Big Data vs. Mechanical Sympathy

Welcome to the showdown!

In one corner, we have Big Data: the giant, lumbering juggernaut. He’s unstoppable, folks! Throw more data at ‘em, and he crunches right through it… as long as you keep paying your cloud bill.

In the other corner, we have Mechanical Sympathy: swift as a leopard, agile as an impala (not Apache Impala - that’s one of Big Data’s groupies). His strategy is to go with the flow, save his energy, and adapt, adapt, adapt!

Who is going to win? We’ll have to wait and see!

Big Data is a term that we are all familiar with.
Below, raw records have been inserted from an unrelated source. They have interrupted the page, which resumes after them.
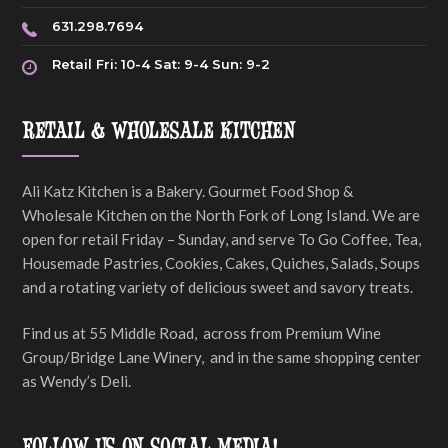
631.298.7694
Retail Fri: 10-4 Sat: 9-4 Sun: 9-2
RETAIL & WHOLESALE KITCHEN
Ali Katz Kitchen is a Bakery. Gourmet Food Shop &
Wholesale Kitchen on the North Fork of Long Island. We are
open for retail Friday – Sunday, and serve To Go Coffee, Tea,
Housemade Pastries, Cookies, Cakes, Quiches, Salads, Soups
and a rotating variety of delicious sweet and savory treats.
Find us at 55 Middle Road, across from Premium Wine
Group/Bridge Lane Winery, and in the same shopping center
as Wendy’s Deli.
Starting with the seminal Map Reduce paper from Google in 2004, continuing with the release of Apache Hadoop in 2006, and reaching a fever pitch in the early 2010s, Big Data changed the way that we think about data processing. Data was no longer the domain of spreadsheets and SQL databases but of clusters, frameworks, and distributed systems. I do not want to downplay the significance of the Big Data movement. It enabled companies like Google, Facebook, and Twitter to exist. It changed the way that scientists could analyze particle collider experiments. To be fair, it changed the world.

Big Data: 1, Mechanical Sympathy: 0.

But here’s the deal. Most companies - even large enterprises and most internet startups - don’t operate at a scale that calls for big data. And there’s more: big data also means big overhead. For small data processing tasks, planning execution, spinning up compute resources, scheduling jobs, loading data, shuffling data across a network, and sometimes writing checkpoints means that queries are orders of magnitude slower. Most of us have pretty average data, but “Average Data” doesn’t pack a marketing punch.

Enter: Mechanical Sympathy

What about mechanical sympathy? If this is your first time hearing that term, I don’t blame you. There are not any Hortonworks or Clouderas of mechanical sympathy out there. There are no big frameworks with tons of mindshare. So what is mechanical sympathy, and why do I think it may just be the next important thing in data?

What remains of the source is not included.